Look through the entries below. Say how many lines include "День", with nothing added.

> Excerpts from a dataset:
---

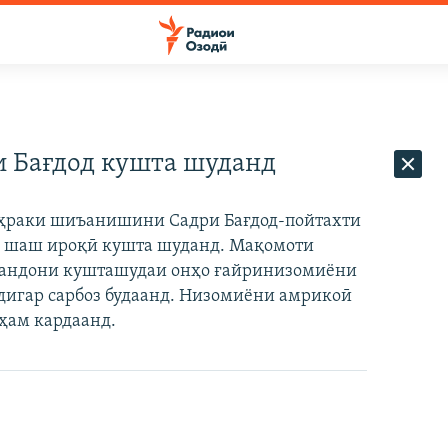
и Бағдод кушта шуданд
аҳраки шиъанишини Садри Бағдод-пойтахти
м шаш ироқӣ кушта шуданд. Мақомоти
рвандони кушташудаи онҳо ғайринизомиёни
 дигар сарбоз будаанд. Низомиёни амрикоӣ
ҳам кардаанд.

---

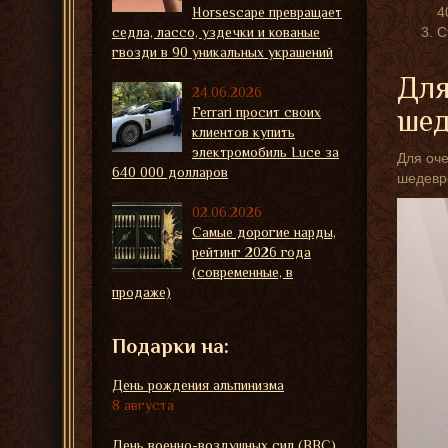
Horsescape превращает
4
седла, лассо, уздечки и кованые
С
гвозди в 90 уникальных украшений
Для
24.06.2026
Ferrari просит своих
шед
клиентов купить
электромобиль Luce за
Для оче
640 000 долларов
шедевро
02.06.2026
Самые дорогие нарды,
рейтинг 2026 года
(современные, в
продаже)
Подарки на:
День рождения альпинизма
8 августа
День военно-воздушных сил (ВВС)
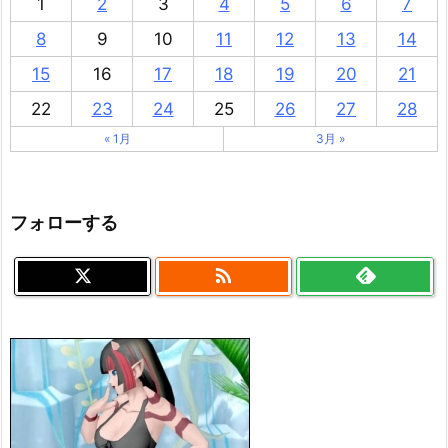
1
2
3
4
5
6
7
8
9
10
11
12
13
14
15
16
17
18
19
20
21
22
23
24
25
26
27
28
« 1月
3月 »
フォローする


---

> RESPONSE FOR THIS EXERCISE: 2